A buglet in GET
Jeff Allen (jra@corp.webtv.net)
Mon, 9 Nov 1998 12:21:28 -0800 (PST)
This hasn't been a big enough problem for me to trace it all the way
and provide a patch, but I thought you guys might want to look into
fixing it if it's easy.
If you give credentials for a FTP URL in the URL, but the credentials
result in "login denied", then GET will ask you interactively for a
username/password. However, if you put the credentials into a -C
option and they fail, then it will not try to get the password from
you interactively. This behavior is confusing -- it should not ask for
the user and password if you already gave it, even if you gave it via
the URL instead of via -C. Having it read from stdin in the middle of
a script when the username/password is wrong is reall
inconvenient. I'd hate to have to follow every use of GET with
"< /dev/null" forever more. :)
Example:
GET ftp://fakeuser:fakepass@ftp.webtv.net/foo.txt
(fails login, asks for password)
GET -C fakeuser:fakepass ftp://ftp.webtv.net/foo.txt
(fails login, immeditely fails with error message)

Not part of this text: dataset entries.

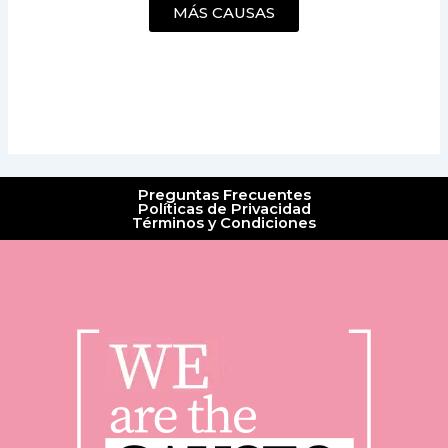
MÁS CAUSAS
Preguntas Frecuentes
Políticas de Privacidad
Términos y Condiciones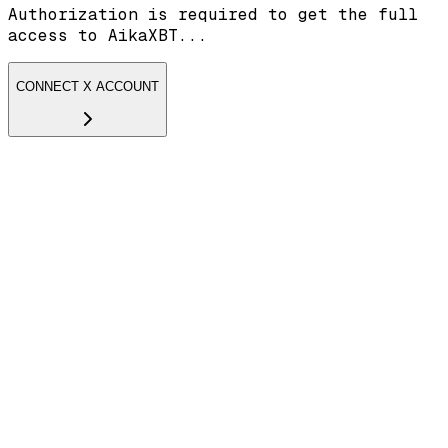
Authorization is required to get the full
access to AikaXBT...
CONNECT X ACCOUNT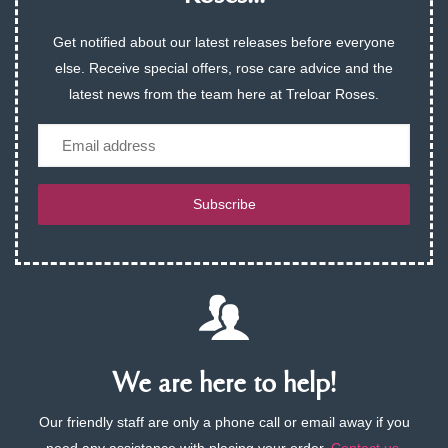
Get notified about our latest releases before everyone
else. Receive special offers, rose care advice and the
latest news from the team here at Treloar Roses.
Email
Subscribe
We are here to help!
Our friendly staff are only a phone call or email away if you
need any assistance with placing your order.
Contact us
.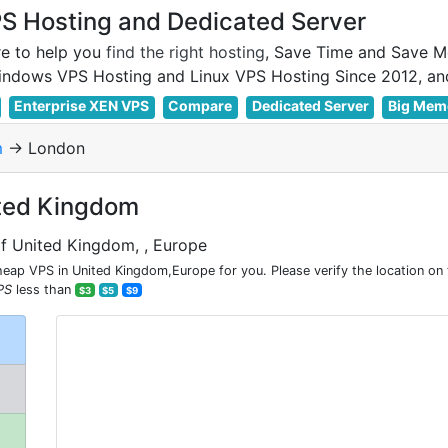
 Hosting and Dedicated Server
e to help you
find the right hosting
, Save Time and Save M
Enterprise XEN VPS
Compare
Dedicated Server
Big Mem
m
-> London
ited Kingdom
of United Kingdom, , Europe
p VPS in United Kingdom,Europe for you. Please verify the location on
PS
less than
$3
$5
$9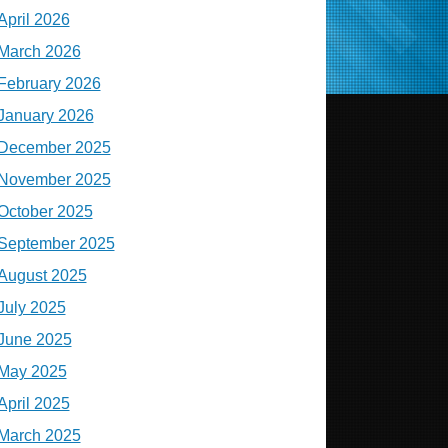
April 2026
March 2026
February 2026
January 2026
December 2025
November 2025
October 2025
September 2025
August 2025
July 2025
June 2025
May 2025
April 2025
March 2025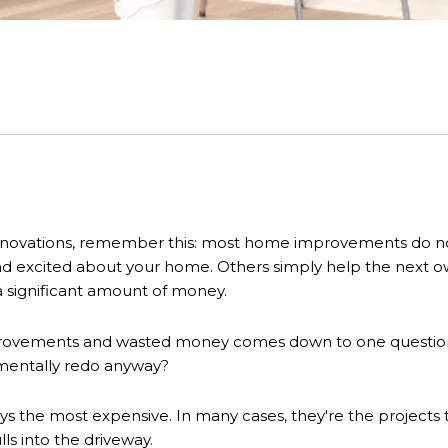
novations, remember this: most home improvements do not r
nd excited about your home. Others simply help the next o
 significant amount of money.
rovements and wasted money comes down to one question: 
 mentally redo anyway?
s the most expensive. In many cases, they're the projects 
s into the driveway.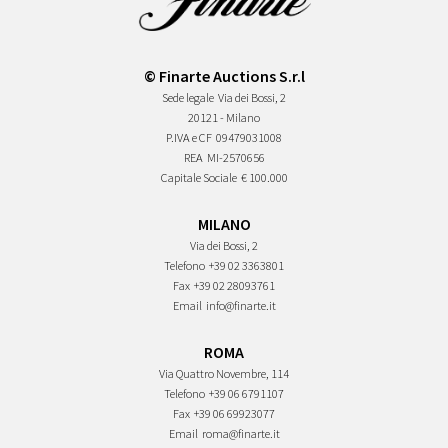
© Finarte Auctions S.r.l
Sede legale
Via dei Bossi, 2
20121 - Milano
P.IVA e CF
09479031008
REA
MI-2570656
Capitale Sociale
€ 100.000
MILANO
Via dei Bossi, 2
Telefono
+39 02 3363801
Fax
+39 02 28093761
Email
info@finarte.it
ROMA
Via Quattro Novembre, 114
Telefono
+39 06 6791107
Fax
+39 06 69923077
Email
roma@finarte.it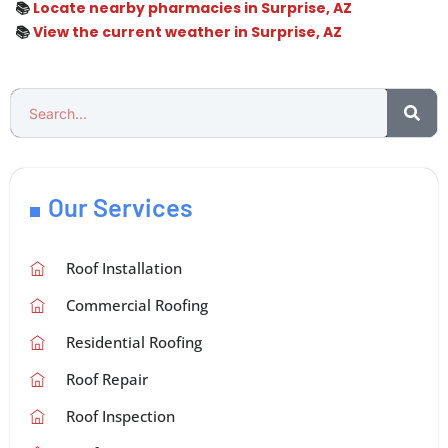
📚
Locate nearby pharmacies in Surprise, AZ
📚
View the current weather in Surprise, AZ
Our Services
Roof Installation
Commercial Roofing
Residential Roofing
Roof Repair
Roof Inspection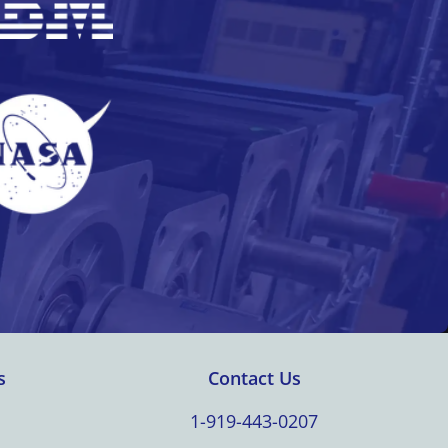
s
Contact Us
1-919-443-0207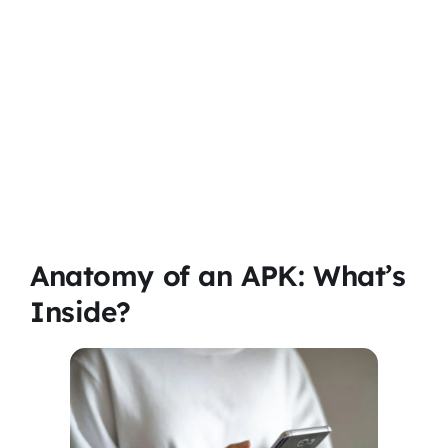
Anatomy of an APK: What’s
Inside?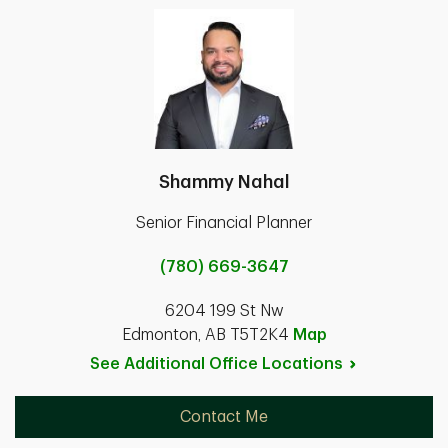
Shammy Nahal
Senior Financial Planner
(780) 669-3647
6204 199 St Nw
Edmonton, AB T5T2K4
Map
See Additional Office
Locations
Contact Me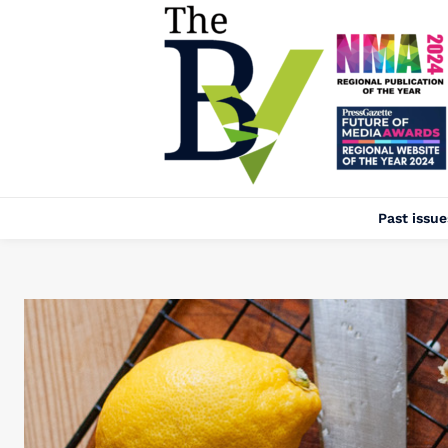
Past issue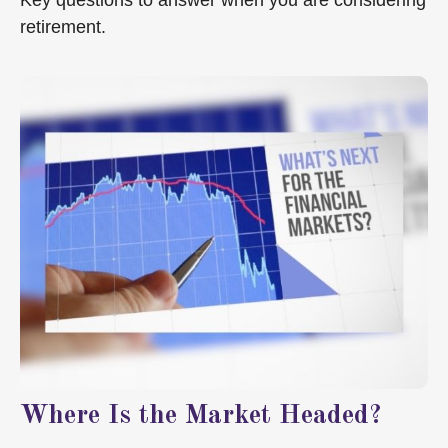
Key questions to answer when you are considering
retirement.
Where Is the Market Headed?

Also, if the "get a user/password" code in GET is hit for a FTP URL,
then $realm is not set right, resulting in a Perl warning for using an
undefined variable. that should be easy to fix, I think, by making the
format of the print statement conditional on (defined($realm)).
Thanks for a cool tool. We use it every day here, for monitoring,
automating CGI apps, automated fetching, and other minor miracles. :)
--
Jeff R. Allen | jra@corp.webtv.net (work)
WebTV Networks, Inc. | jeff.allen@acm.org (personal)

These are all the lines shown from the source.